#### Instructions for the task
Lines with the word "Haroldo" are the answer; copy each of them from the data below.

#### Dataset records
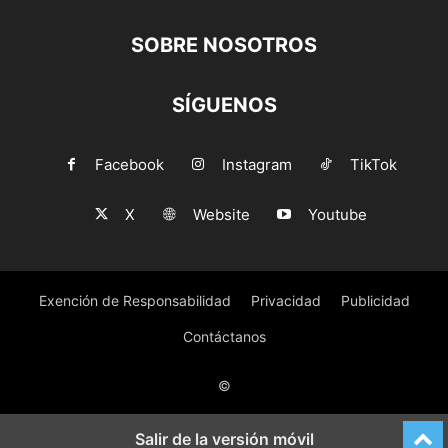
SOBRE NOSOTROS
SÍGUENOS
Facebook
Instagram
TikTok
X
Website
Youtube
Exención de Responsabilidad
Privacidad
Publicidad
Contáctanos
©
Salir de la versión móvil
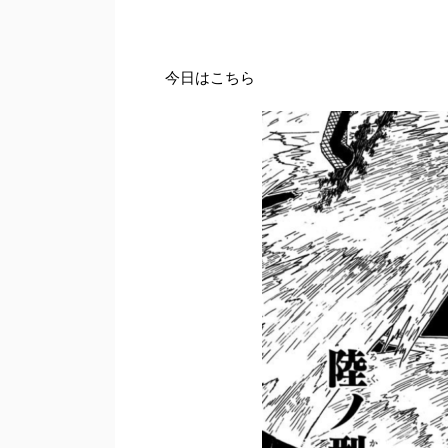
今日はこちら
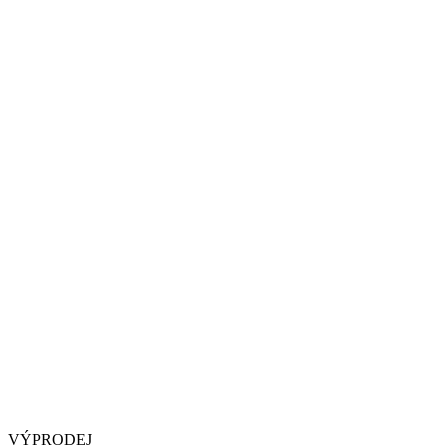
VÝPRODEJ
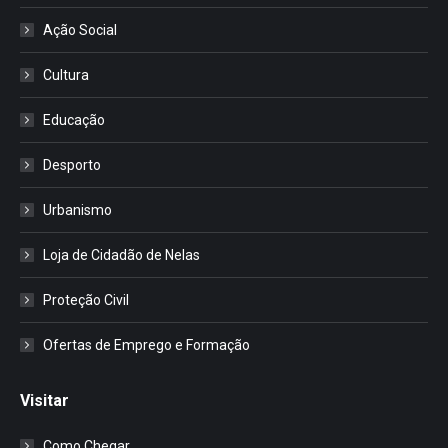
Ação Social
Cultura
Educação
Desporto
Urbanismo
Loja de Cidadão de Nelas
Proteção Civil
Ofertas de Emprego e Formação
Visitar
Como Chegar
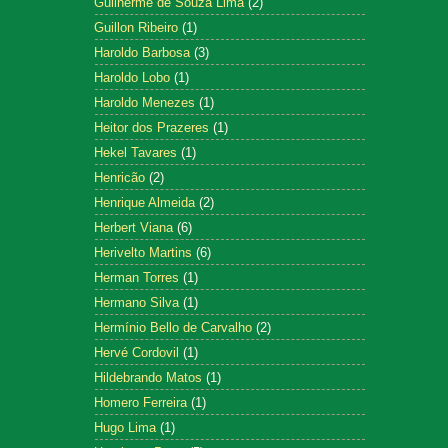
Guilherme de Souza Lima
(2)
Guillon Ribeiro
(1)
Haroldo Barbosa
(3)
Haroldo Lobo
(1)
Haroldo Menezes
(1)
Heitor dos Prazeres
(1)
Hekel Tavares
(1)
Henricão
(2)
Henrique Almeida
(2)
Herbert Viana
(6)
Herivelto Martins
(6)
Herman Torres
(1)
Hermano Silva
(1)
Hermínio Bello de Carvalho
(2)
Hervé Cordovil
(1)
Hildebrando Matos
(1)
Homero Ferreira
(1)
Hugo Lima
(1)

#### Exercise result
Haroldo Barbosa
Haroldo Lobo
Haroldo Menezes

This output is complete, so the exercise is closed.